═════ Information provided
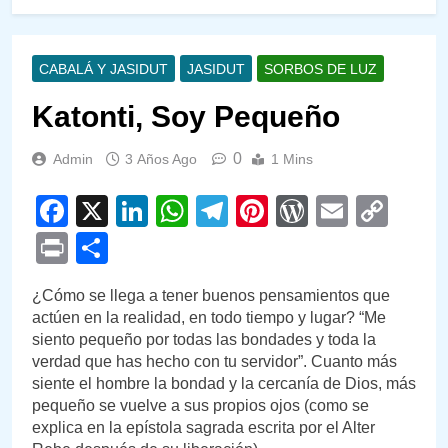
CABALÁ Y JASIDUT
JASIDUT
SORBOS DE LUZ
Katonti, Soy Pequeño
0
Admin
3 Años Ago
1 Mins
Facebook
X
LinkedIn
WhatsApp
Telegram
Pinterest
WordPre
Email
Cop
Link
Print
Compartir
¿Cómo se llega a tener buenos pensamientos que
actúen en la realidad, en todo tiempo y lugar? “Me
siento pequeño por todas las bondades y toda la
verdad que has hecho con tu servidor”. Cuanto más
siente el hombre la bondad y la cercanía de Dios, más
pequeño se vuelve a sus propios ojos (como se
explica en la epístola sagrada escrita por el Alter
══════════
═════ Information provided
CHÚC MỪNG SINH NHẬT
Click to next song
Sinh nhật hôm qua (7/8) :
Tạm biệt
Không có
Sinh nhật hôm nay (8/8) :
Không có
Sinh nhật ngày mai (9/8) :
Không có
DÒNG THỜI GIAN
══════════
**Exercise objective**
Could you set down, exactly as written, the lines above between the one holding "CABALÁ Y JASIDUT" and the one holding "explica en la", inclusive, and nothing more?

**Task answer**
CABALÁ Y JASIDUT
JASIDUT
SORBOS DE LUZ
Katonti, Soy Pequeño
0
Admin
3 Años Ago
1 Mins
Facebook
X
LinkedIn
WhatsApp
Telegram
Pinterest
WordPre
Email
Cop
Link
Print
Compartir
¿Cómo se llega a tener buenos pensamientos que
actúen en la realidad, en todo tiempo y lugar? “Me
siento pequeño por todas las bondades y toda la
verdad que has hecho con tu servidor”. Cuanto más
siente el hombre la bondad y la cercanía de Dios, más
pequeño se vuelve a sus propios ojos (como se
explica en la epístola sagrada escrita por el Alter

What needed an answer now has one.